Positiv zu vermerken ist, dass sich im Gegensatz zu 2009 das Unternehmen 2010 an der Erhebung der CCK beteiligt hat. Marmots Verhaltenskodex weist jedoch einige inhaltliche Mängel auf. Die Forderung nach einem Existenzlohn fehlt ebenso wie der Verweis auf die jeweiligen ILO-Kernarbeitsnormen. Marmot ist weder Mitglied in einer Multi-Stakeholder-Initiative noch einer Monitoring-Initiative. Da die Audits zudem grundsätzlich angekündigt werden, ist ein objektives Bild der Arbeitsbedingungen in der Zulieferkette nicht gewährleistet. Marmot legt bisher nicht ausreichend Engagement in den Bereichen Monitoring, Verifizierung und Kodexumsetzung an den Tag. Laut Unternehmensangaben pflegt Marmot zu 95% seiner Lieferanten eine Beziehung, die länger als fünf Jahre dauert. Marmot hätte mit dieser Voraussetzung eine gute Ausgangslage, um in der Zulieferkette Verbesserungen der Arbeitsbedingungen effektiv zu implementieren. Es ist daher nicht verständlich, weshalb Marmot sich bisher keiner Multi-Stakeholder-Initiative angeschlossen hat und somit auch von der Erfahrung und der Kooperation mit anderen Stakeholdern und Firmen profitiert.
vMarmot hat den Fragebogen der CCK ausgefüllt, jedoch keine zusätzlichen Dokumente mitgeliefert.

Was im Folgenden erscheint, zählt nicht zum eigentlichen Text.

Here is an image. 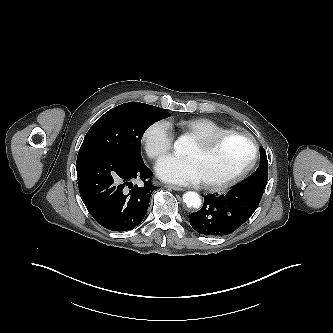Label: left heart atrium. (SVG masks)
<instances>
[{
	"mask_svg": "<svg viewBox=\"0 0 333 333\" xmlns=\"http://www.w3.org/2000/svg\"><path fill=\"white\" fill-rule=\"evenodd\" d=\"M156 171L163 180L181 185H196L203 181L198 165L190 157H164L158 162Z\"/></svg>",
	"mask_w": 333,
	"mask_h": 333,
	"instance_id": "1",
	"label": "left heart atrium"
}]
</instances>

Das Unternehmen ist im Hinblick auf Umsätze und Unternehmensstruktur nicht transparent. Der Verhaltenskodex ist in Englisch auf der Unternehmenswebseite öffentlich zugänglich. Die gelieferten Informationen zur Struktur der Lieferkette und zu den Produktionsländern sind nicht umfassend. Es existiert weder ein Jahresbericht noch ein Sozialbericht.

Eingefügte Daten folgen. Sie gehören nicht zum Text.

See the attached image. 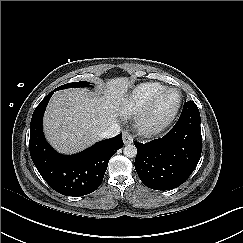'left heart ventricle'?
I'll return each mask as SVG.
<instances>
[{
    "label": "left heart ventricle",
    "mask_w": 243,
    "mask_h": 243,
    "mask_svg": "<svg viewBox=\"0 0 243 243\" xmlns=\"http://www.w3.org/2000/svg\"><path fill=\"white\" fill-rule=\"evenodd\" d=\"M177 102H178L177 92L170 91V92L166 93L162 97V99L158 105V109H157L158 114L165 115V114L169 113L170 111H172L174 109Z\"/></svg>",
    "instance_id": "1"
}]
</instances>
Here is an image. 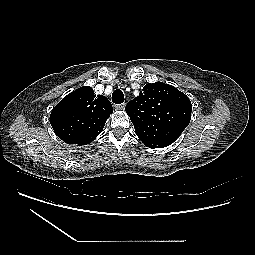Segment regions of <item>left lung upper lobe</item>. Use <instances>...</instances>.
Instances as JSON below:
<instances>
[{"mask_svg": "<svg viewBox=\"0 0 255 255\" xmlns=\"http://www.w3.org/2000/svg\"><path fill=\"white\" fill-rule=\"evenodd\" d=\"M125 109L136 135L147 146L173 143L190 123L192 104L175 87L155 82L146 84Z\"/></svg>", "mask_w": 255, "mask_h": 255, "instance_id": "obj_1", "label": "left lung upper lobe"}]
</instances>
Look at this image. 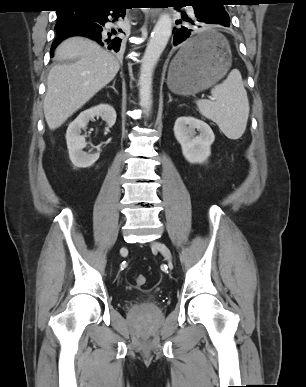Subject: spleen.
<instances>
[{
	"label": "spleen",
	"instance_id": "3e777b00",
	"mask_svg": "<svg viewBox=\"0 0 306 387\" xmlns=\"http://www.w3.org/2000/svg\"><path fill=\"white\" fill-rule=\"evenodd\" d=\"M211 94L214 101H196L200 113L215 122L229 139L240 138L246 129L250 110L240 72L233 69L222 83L214 86Z\"/></svg>",
	"mask_w": 306,
	"mask_h": 387
}]
</instances>
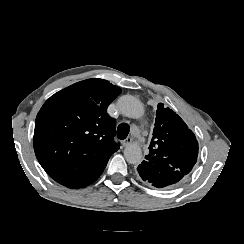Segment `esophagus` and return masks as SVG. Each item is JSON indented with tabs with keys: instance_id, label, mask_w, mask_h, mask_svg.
<instances>
[{
	"instance_id": "1",
	"label": "esophagus",
	"mask_w": 244,
	"mask_h": 244,
	"mask_svg": "<svg viewBox=\"0 0 244 244\" xmlns=\"http://www.w3.org/2000/svg\"><path fill=\"white\" fill-rule=\"evenodd\" d=\"M131 142H132V138H131V137H127L126 139H124V140L122 141V145H123L124 147H126V146H128L129 144H131Z\"/></svg>"
}]
</instances>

Der Verhaltenskodex von Marmot (Vendor Compliance Policy) verweist auf die Allgemeine Erklärung der Menschenrechte, die Apparel Industry Partnership und die UN-Kinderrechts-Konvention. Das Unternehmen verpflichtet sich formell dazu, in allen Arbeitsstätten, in denen Produkte hergestellt werden, grundlegende Arbeitsstandards zu respektieren, aber es verweist nicht explizit auf die ILO-Kernarbeitsnormen. Diese Normen beinhalten die Organisationsfreiheit und das Recht auf Kollektivverhandlungen, verbieten Kinderarbeit, Zwangsarbeit und Diskriminierung. Das Unternehmen verpflichtet sich nur dazu, den gesetzlichen Mindestlohn oder Standard-Industrielohn zu zahlen, d.h. keinen Existenzlohn. Arbeitsstunden sind beschränkt. Der Verhaltenskodex ist für alle Direktlieferanten, Agenten und Produktionsstätten inkl. Subunternehmer vertraglich bindend.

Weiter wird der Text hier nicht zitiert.